La Salle had het plan opgevat om een kolonie te stichten aan de Beneden-Mississippi, en kreeg daarvoor een koninklijke opdracht. In 1684 reisde hij met drie schepen naar de Mississippi. De positie van de Mississippi was echter niet goed bekend, en La Salle schatte de monding te ver naar het westen. Hij landde dan ook in Texas ten westen van de Mississippi (waarschijnlijk bij de mond van de Sabine), en zocht daar naar een 'grote rivier'. Toen hij die meende gevonden te hebben, was hij in werkelijkheid bij Matagorda Bay, en daar werden de soldaten en kolonisten dan ook geland.

Een fort, Fort Saint-Louis, werd gesticht, hoewel het inmiddels al duidelijk was dat er zich op die plaats geen rivier bevond. La Salle maakte twee reizen oostwaarts, in 1685 en 1686. Op dat moment waren nog slechts 45 van de 180 kolonisten in leven. In januari 1687 trok La Salle met een groep van 16 man noordwaarts, in de hoop de Illinois over land te bereiken. Nabij het huidige Dallas werd La Salle vermoord door zijn eigen mannen.
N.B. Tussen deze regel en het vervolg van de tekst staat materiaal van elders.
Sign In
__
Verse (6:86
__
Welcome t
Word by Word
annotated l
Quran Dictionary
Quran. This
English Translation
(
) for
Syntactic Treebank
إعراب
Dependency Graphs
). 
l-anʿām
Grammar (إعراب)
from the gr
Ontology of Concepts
Henri Joutel nam het commando over, en leidde de groep terug naar Matagorda Bay, waarna hij met 6 man noordoostwaarts vertrok, en uiteindelijk aan de Arkansas een post, gesticht door Tonty, bereikte, en vandaaruit per boot naar de Illinois doorreisde. In het fort brak een pokkenepidemie uit, en men besloot dat men de hulp van de lokale Indianen nodig had. Toen deze echter het fort werden binnengelaten, werden de meeste mannen gedood, en de vrouwen en kinderen meegevoerd.

De Spanjaarden waren intussen gealarmeerd door het nieuws van de Franse nederzetting en stuurden een expeditie om het Franse fort te lokaliseren. Generaal Alonso de León vond in 1689 het fort volledig vernietigd. Er werden drie lijken van Fransen gevonden en begraven, en de resten van het fort werden in brand gestoken.[1]